- Instructions to follow
Could you print every line from the first one of the records below through the line containing "to streamline your experience.", with both included and nothing else?

- Saved entries
^^^^
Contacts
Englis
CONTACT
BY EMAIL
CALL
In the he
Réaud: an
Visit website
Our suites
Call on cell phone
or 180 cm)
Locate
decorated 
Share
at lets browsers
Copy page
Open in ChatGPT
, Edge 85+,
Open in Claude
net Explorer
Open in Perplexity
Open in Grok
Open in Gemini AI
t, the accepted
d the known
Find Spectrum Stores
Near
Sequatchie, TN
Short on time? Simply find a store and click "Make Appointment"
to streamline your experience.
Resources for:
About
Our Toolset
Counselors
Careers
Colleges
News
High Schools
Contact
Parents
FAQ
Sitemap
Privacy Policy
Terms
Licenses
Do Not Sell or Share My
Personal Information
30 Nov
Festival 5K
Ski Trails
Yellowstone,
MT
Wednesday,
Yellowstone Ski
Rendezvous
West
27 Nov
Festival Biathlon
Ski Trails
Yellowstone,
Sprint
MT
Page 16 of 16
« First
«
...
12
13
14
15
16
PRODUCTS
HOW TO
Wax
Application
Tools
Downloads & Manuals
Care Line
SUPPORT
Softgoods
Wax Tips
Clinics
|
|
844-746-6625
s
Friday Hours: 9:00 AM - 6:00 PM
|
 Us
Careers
^^^^
- Exercise answer
Contacts
Englis
CONTACT
BY EMAIL
CALL
In the he
Réaud: an
Visit website
Our suites
Call on cell phone
or 180 cm)
Locate
decorated 
Share
at lets browsers
Copy page
Open in ChatGPT
, Edge 85+,
Open in Claude
net Explorer
Open in Perplexity
Open in Grok
Open in Gemini AI
t, the accepted
d the known
Find Spectrum Stores
Near
Sequatchie, TN
Short on time? Simply find a store and click "Make Appointment"
to streamline your experience.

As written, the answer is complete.